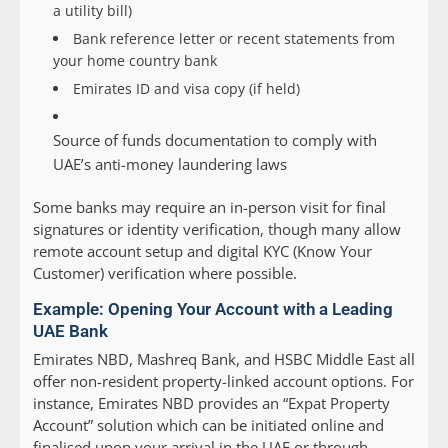
a utility bill)
Bank reference letter or recent statements from
your home country bank
Emirates ID and visa copy (if held)
Source of funds documentation to comply with
UAE’s anti-money laundering laws
Some banks may require an in-person visit for final
signatures or identity verification, though many allow
remote account setup and digital KYC (Know Your
Customer) verification where possible.
Example: Opening Your Account with a Leading
UAE Bank
Emirates NBD, Mashreq Bank, and HSBC Middle East all
offer non-resident property-linked account options. For
instance, Emirates NBD provides an “Expat Property
Account” solution which can be initiated online and
finalised upon your arrival in the UAE or through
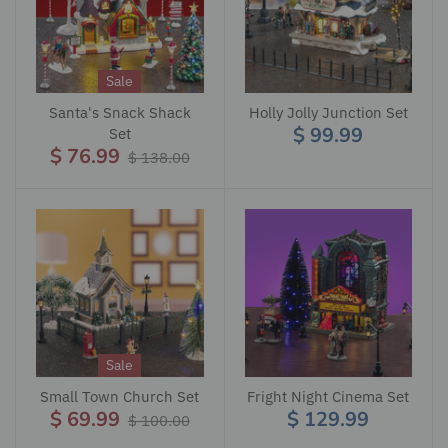
Sale
Santa's Snack Shack
Holly Jolly Junction Set
$ 99.99
Set
$ 76.99
$ 138.00
Sale
Small Town Church Set
Fright Night Cinema Set
$ 69.99
$ 129.99
$ 100.00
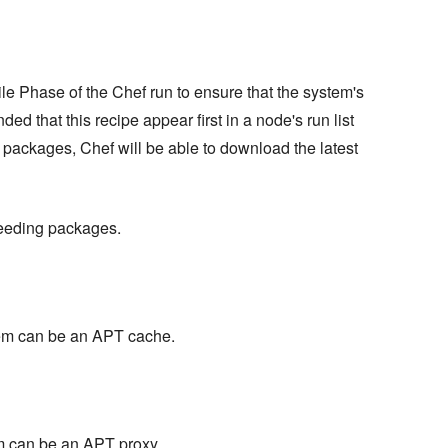
le Phase of the Chef run to ensure that the system's
ed that this recipe appear first in a node's run list
ng packages, Chef will be able to download the latest
eseeding packages.
stem can be an APT cache.
em can be an APT proxy.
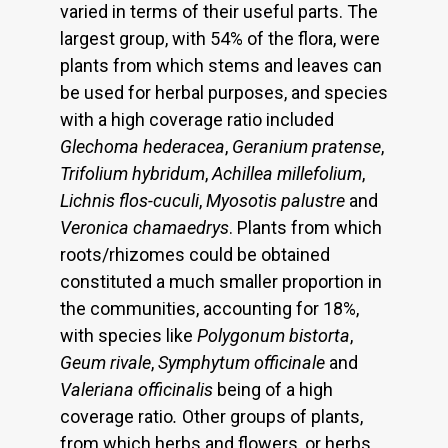
varied in terms of their useful parts. The
largest group, with 54% of the flora, were
plants from which stems and leaves can
be used for herbal purposes, and species
with a high coverage ratio included
Glechoma hederacea
,
Geranium pratense
,
Trifolium hybridum
,
Achillea millefolium
,
Lichnis flos-cuculi
,
Myosotis palustre
and
Veronica chamaedrys
. Plants from which
roots/rhizomes could be obtained
constituted a much smaller proportion in
the communities, accounting for 18%,
with species like
Polygonum bistorta
,
Geum rivale
,
Symphytum officinale
and
Valeriana officinalis
being of a high
coverage ratio
.
Other groups of plants,
from which herbs and flowers, or herbs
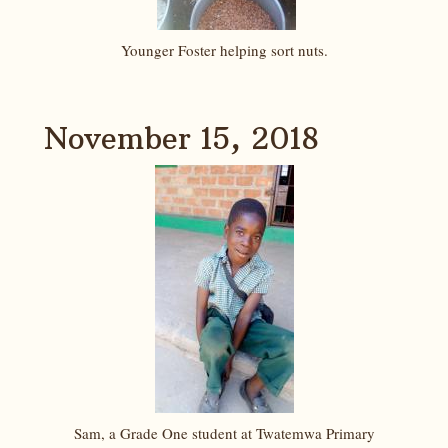
Younger Foster helping sort nuts.
November 15, 2018
Sam, a Grade One student at Twatemwa Primary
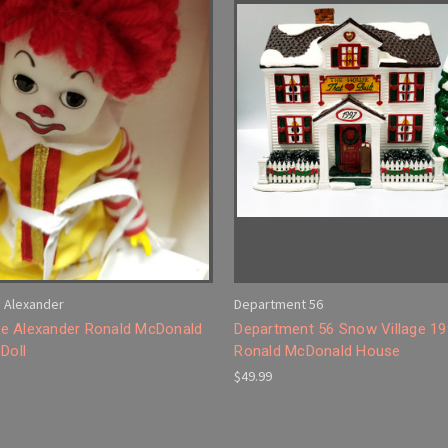
 Alexander
Department 56
 Alexander Ronald McDonald
Department 56 Snow Village 1
Doll
Ronald McDonald House
$49.99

^^^^

=== WORK REQUIRED ===
Copy the data in full. No pictures belong in the copy.

=== ANSWER SPACE ===
a utility bill)
Bank reference letter or recent statements from
your home country bank
Emirates ID and visa copy (if held)
Source of funds documentation to comply with
UAE’s anti-money laundering laws
Some banks may require an in-person visit for final
signatures or identity verification, though many allow
remote account setup and digital KYC (Know Your
Customer) verification where possible.
Example: Opening Your Account with a Leading
UAE Bank
Emirates NBD, Mashreq Bank, and HSBC Middle East all
offer non-resident property-linked account options. For
instance, Emirates NBD provides an “Expat Property
Account” solution which can be initiated online and
finalised upon your arrival in the UAE or through
Sale
Santa's Snack Shack
Holly Jolly Junction Set
$ 99.99
Set
$ 76.99
$ 138.00
Sale
Small Town Church Set
Fright Night Cinema Set
$ 69.99
$ 129.99
$ 100.00
le Phase of the Chef run to ensure that the system's
ed that this recipe appear first in a node's run list
ng packages, Chef will be able to download the latest
eseeding packages.
stem can be an APT cache.
em can be an APT proxy.
varied in terms of their useful parts. The
largest group, with 54% of the flora, were
plants from which stems and leaves can
be used for herbal purposes, and species
with a high coverage ratio included
Glechoma hederacea
,
Geranium pratense
,
Trifolium hybridum
,
Achillea millefolium
,
Lichnis flos-cuculi
,
Myosotis palustre
and
Veronica chamaedrys
. Plants from which
roots/rhizomes could be obtained
constituted a much smaller proportion in
the communities, accounting for 18%,
with species like
Polygonum bistorta
,
Geum rivale
,
Symphytum officinale
and
Valeriana officinalis
being of a high
coverage ratio
.
Other groups of plants,
from which herbs and flowers, or herbs
Younger Foster helping sort nuts.
November 15, 2018
Sam, a Grade One student at Twatemwa Primary
 Alexander
Department 56
 Alexander Ronald McDonald
Department 56 Snow Village 1
Doll
Ronald McDonald House
$49.99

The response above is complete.